The lines to copy run from the one containing "улица Пролетарская, д.130" to the very end of the records; give them exactly, and only them, without pictures.

[Collected data]
# # #

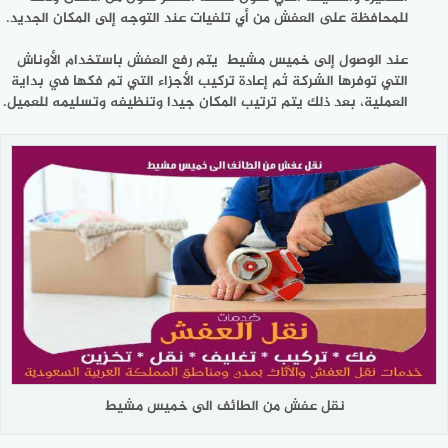
للمحافظة على العفش من أي تلفيات عند التوجه إلى المكان الجديد.
عند الوصول إلى خميس مشيط يتم رفع العفش باستخدام الأوناش
التي توفرها الشركة ثم إعادة تركيب الأجزاء التي تم فكها في بداية
العملية، بعد ذلك يتم ترتيب المكان جيدا وتنظيفه وتسليمه للعميل.
نقل عفش من الطائف الى خميس مشيط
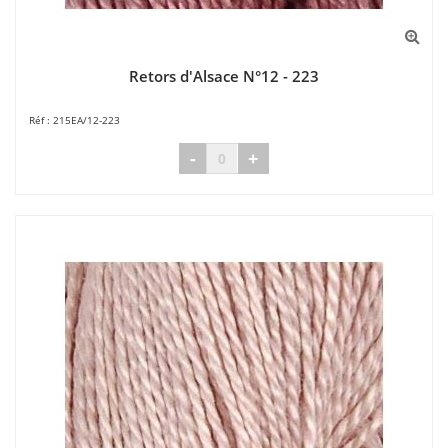
Retors d'Alsace N°12 - 223
215EA/12-223
-
+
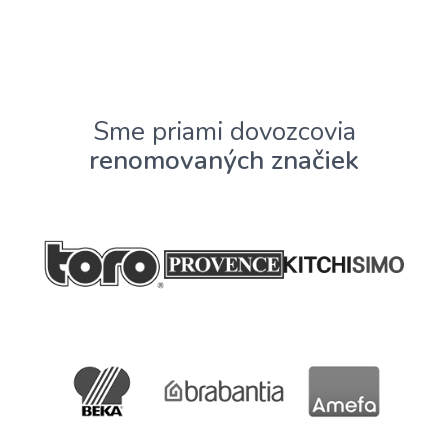
Sme priami dovozcovia
renomovaných značiek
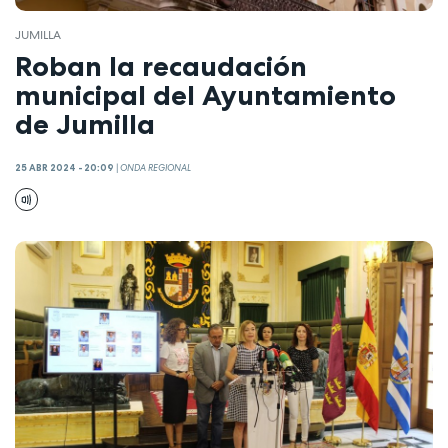
JUMILLA
Roban la recaudación
municipal del Ayuntamiento
de Jumilla
25 ABR 2024 - 20:09
|
ONDA REGIONAL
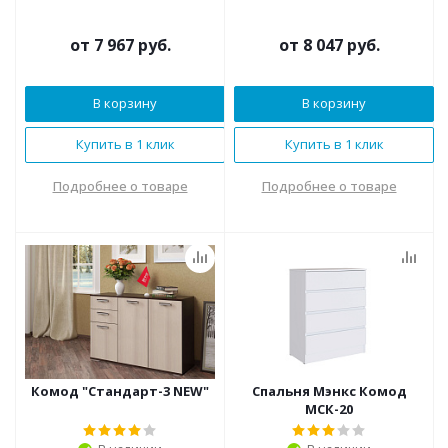
от
7 967 руб.
от
8 047 руб.
В корзину
В корзину
Купить в 1 клик
Купить в 1 клик
Подробнее о товаре
Подробнее о товаре
Комод "Стандарт-3 NEW"
Спальня Мэнкс Комод
МСК-20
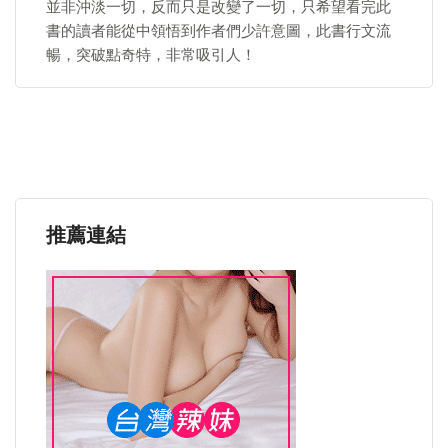
並非沖淡一切，反而只是改變了一切，只希望看完此
書的讀者能從中領悟到作者們少許意圖，此書行文流
暢，突破點奇特，非常吸引人！
推薦連結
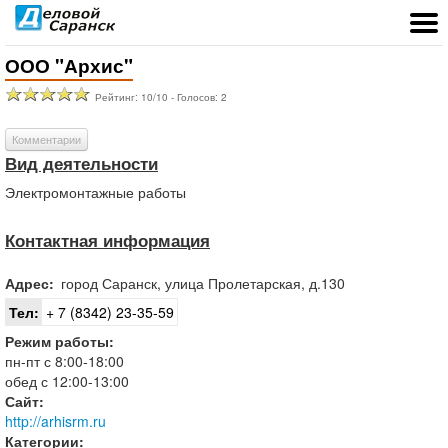
ООО "Архис"
Рейтинг:
10
/
10
- Голосов:
2
Комментарии
Вид деятельности
Электромонтажные работы
Контактная информация
Адрес:
город
Саранск
,
улица Пролетарская, д.130
Тел:
+ 7 (8342) 23-35-59
Режим работы:
пн-пт с 8:00-18:00
обед с 12:00-13:00
Сайт:
http://arhisrm.ru
Категории:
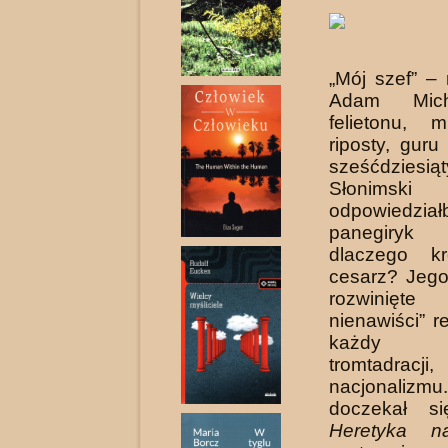
„Mój szef” –
Adam Mich
felietonu, m
riposty, guru
sześćdziesią
Słonimski
odpowiedzia
panegiryk
dlaczego k
cesarz? Jego
rozwinięte
nienawiści” 
każdy 
tromtadracji
nacjonalizmu
doczekał si
Heretyka n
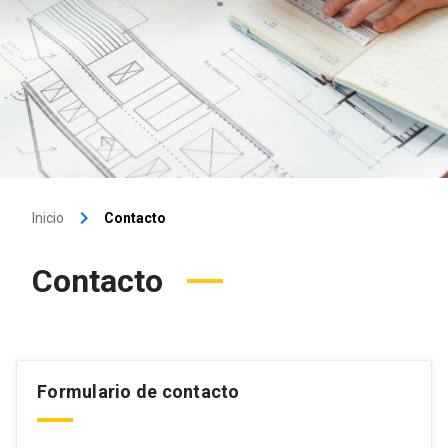
keyboard_arrow_right
Inicio
Contacto
Contacto
Formulario de contacto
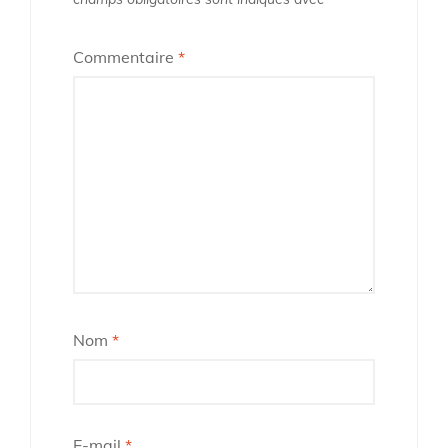
Commentaire
*
Nom
*
E-mail
*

# # #

■ Your response
улица Пролетарская, д.130
Тел:
+ 7 (8342) 23-35-59
Режим работы:
пн-пт с 8:00-18:00
обед с 12:00-13:00
Сайт:
http://arhisrm.ru
Категории:
„Mój szef” –
Adam Mich
felietonu, m
riposty, guru
sześćdziesią
Słonimski
odpowiedzia
panegiryk
dlaczego k
cesarz? Jego
rozwinięte
nienawiści” 
każdy 
tromtadracji
nacjonalizmu
doczekał si
Heretyka n
keyboard_arrow_right
Inicio
Contacto
Contacto
Formulario de contacto
Commentaire
*
Nom
*
E-mail
*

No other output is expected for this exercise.